Guest Of Honour has the style of classic Atom Egoyan, but none of the inspiration
It’s been very strange watching Atom Egoyan—one of world cinema’s finest directors back in the ’80s and ’90s—stumble through the second half of his career, seemingly unable either to find a worthwhile new path or to retrace his steps. Adapting a novel by the guy who wrote “Escape (The Pina Colada Song)”; remaking a lightly steamy French drama as a full-bore erotic thriller; hopping aboard the West Memphis Three bandwagon—none of his pace-changing efforts has borne much fruit (although 2015’s Remember, featuring Christopher Plummer as a geriatric Nazi hunter, was at least arrestingly ludicrous). Every so often, Egoyan takes another stab at the offbeat, achronological, weirdly intimate mode in which he originally specialized, but the spark never quite fully ignites. Guest Of Honour, his latest effort, is decidedly that sort of low-wattage Egoyan classic, serving up familiar preoccupations and structural curlicues—minus any inspiration.

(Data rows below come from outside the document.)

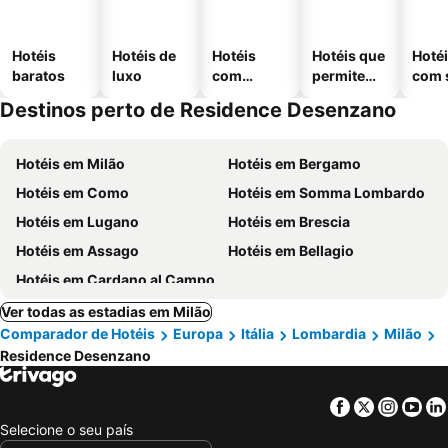
Hotéis
Hotéis de
Hotéis
Hotéis que
Hoté
baratos
luxo
com
permitem
com 
piscinas
animais
Destinos perto de Residence Desenzano
Hotéis em Milão
Hotéis em Bergamo
Hotéis em Como
Hotéis em Somma Lombardo
Hotéis em Lugano
Hotéis em Brescia
Hotéis em Assago
Hotéis em Bellagio
Hotéis em Cardano al Campo
Ver todas as estadias em Milão
Comparador de Hotéis
Europa
Itália
Lombardia
Milão
Residence Desenzano
Facebook
Twitter
Insta
Yo
Selecione o seu país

Fans will know that this usually involves a great deal of shifting among multiple timelines. Guest Of Honour begins immediately following the death of its protagonist, Jim Davis (David Thewlis)—not the Garfield cartoonist, but a particularly persnickety health inspector who’s perhaps a little too devoted to his profession. In the film’s present-tense storyline, Jim’s adult daughter, Veronica (Laysla De Oliveira), talks to the priest (Luke Wilson) who’ll be performing her father’s funeral service, and desires a better sense of who the man was. Her description prompts flashbacks to Jim’s recent past, during which time Veronica was in prison and he routinely sublimated feelings of helplessness into tyrannically stringent restaurant inspections. Another set of flashbacks gradually reveal the reason why Veronica ended up behind bars, largely by her own design. And that tale requires additional flashbacks to Veronica’s childhood, revealing a long-ago transgression—or perceived transgression, at any rate—that set all the wheels in motion.
Egoyan remains uncommonly skilled at narrative navigation, and still knows just how long to delay revealing crucial details for maximum impact. What’s gone rusty is his penchant for taking a mundane emotional dynamic and rendering it mesmerizingly strange. Guest Of Honour is strongest when it’s heavily focused on Jim’s professional life, watching him wield his petty power over restaurant owners like an adult incarnation of an obnoxiously dedicated high school hall monitor. The movie briefly finds a pulse when he plants “rat droppings” (actually the droppings of Veronica’s pet rabbit, slightly modified) in a men’s room, as a means of blackmailing the proprietor into something that’s related to his daughter’s incarceration. But the entire convoluted melodrama involving Veronica fizzles, in part because it requires her to behave in ways that are hard to swallow even once it’s made clear that she’s self-destructive. Even if unconsciously driven by festering childhood guilt, most teachers aren’t going to fake sex with a student in order to prank a rejected suitor who already suspects them of statutory rape.
To her credit, De Oliveira understands, as Egoyan regulars like Bruce Greenwood and Elias Koteas once did, that naturalistic acting doesn’t serve this filmmaker’s sensibility. She makes Veronica unnervingly intense, especially around her father, and nearly manages to sell the screenplay’s least credible aspects. Thewlis, by contrast, fashions a straightforward portrait of a grasping martinet—psychologically acute, but too ordinary to achieve the stilted gravitas that makes Egoyan’s best work special. (The scene that gives the film its title, in which Jim attends a rule-skirting private function and gives an impromptu speech, falls completely flat.) Even a masterpiece like Exotica would feel small and shabby were it as plainly inflected as this, with characters’ buried motivations helpfully unearthed by a sounding board of a kindly priest. It’s never too late to hope for a belated return to form, but there’s frustratingly little evidence of that here.